A health reimbursement arrangement is another tax-advantaged employer health benefit plan that can trim your tax bill and reduce the cost of medical services.
HRAs are an employer funded medical expensed reimbursement plan for qualifying medical expenses. These plans reimburse employees for individual health insurance premiums and out-of-pocket medical expenses. They allow the employer to make contributions to an employee's account and provide reimbursement for eligible expenses. All employer contributions are 100% tax deductible when paid to the participant to reimburse an expense. They are also tax-free to the employee.
Based on the plan design, HRAs can be an excellent way to supplement health insurance benefits and allow employees to pay for a wide range of medical expenses not covered by insurance.
What works, what doesn’t
It’s crucial to educate employees on available tools and programs — by doing so you can control costs, while simultaneously providing appropriate benefits and employee engagement. To make the most out of a conscientious business decision, take the time to understand what is and isn’t working for you on your current plan, and what your other options are.

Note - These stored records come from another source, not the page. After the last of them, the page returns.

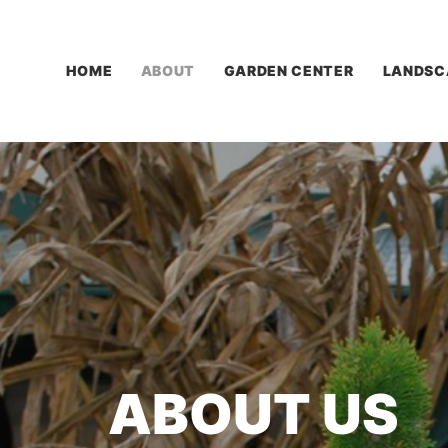
HOME
ABOUT
GARDEN CENTER
LANDSC
ABOUT
US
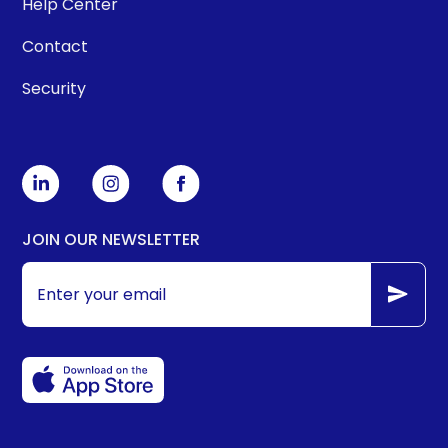
Help Center
Contact
Security
JOIN OUR NEWSLETTER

By adopting these new healthcare benefit strategies, you are engaging your workforce and enabling them to have an active role in determining an appropriate course of action.
A proper benefits partner maintains track of legislation and regulatory changes, advocates for small to mid-sized businesses and has the expertise to prevent violations from unforeseen rules and laws. By enabling these programs and using the right benefits partner, you can see your company’s healthcare costs lower substantially.